Remember Notes++? Remember how effective it was to be able to stagger information through context? Fortunately, NAI provides enough options for users to recreate such a feature, and as a result, a few mongaloids discord users have developed a general rule of thumb for proper Lorebook placement. It’s best to view this as inspiration rather than gospel, and it was first conjured during Sigurd V2’s reign of terror, but it’s worth a look.
The scaffold was designed by OPVAM’s and is meant to be a guideline on what advanced settings you should set for each lore entry (and advanced context settings). What the scaffold is trying to achieve is to insert the lore as close to the front/bottom of context as possible, but still allow the story some “breathing room” in between the lore.
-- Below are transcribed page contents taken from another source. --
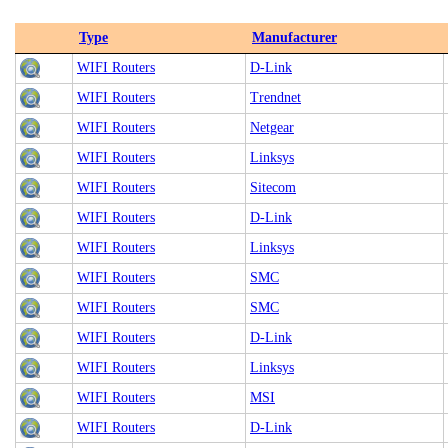
Type
Manufacturer
WIFI Routers
D-Link
WIFI Routers
Trendnet
WIFI Routers
Netgear
WIFI Routers
Linksys
WIFI Routers
Sitecom
WIFI Routers
D-Link
WIFI Routers
Linksys
WIFI Routers
SMC
WIFI Routers
SMC
WIFI Routers
D-Link
WIFI Routers
Linksys
WIFI Routers
MSI
WIFI Routers
D-Link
TravellingRobot
Position | Insertion Order | Reserve Tokens | Type |
---|---|---|---|
-12 | -100 | 200 | Memory |
-10 | -200 | 100 | Lore: Concepts |
-10 | -300 | 100 | Lore: Places |
-10 | -400 | 100 | Lore: Races |
-10 | -500 | 100 | Lore: Factions |
-8 | -600 | 200 | Lore: Author’s Note (Impromptu Lorebook Entry) |
-6 | -700 | 100 | Lore: Characters |
-4 | -1000 | - | Lore: *** (Forced Activation) |
-4 | -800 | 200 | Author’s Note - The ‘Real’ One |
0 | 0 | 512 | Story |
Note on token limit (ght901)
Just as a note for people using these settings. If you don’t keep the tokens used by that Lorebook entry under the number of reserved tokens it will be almost guaranteed (there’s a small chance the first might not) to be trimmed.
This rentry is designed and updated with Sigurd in mind.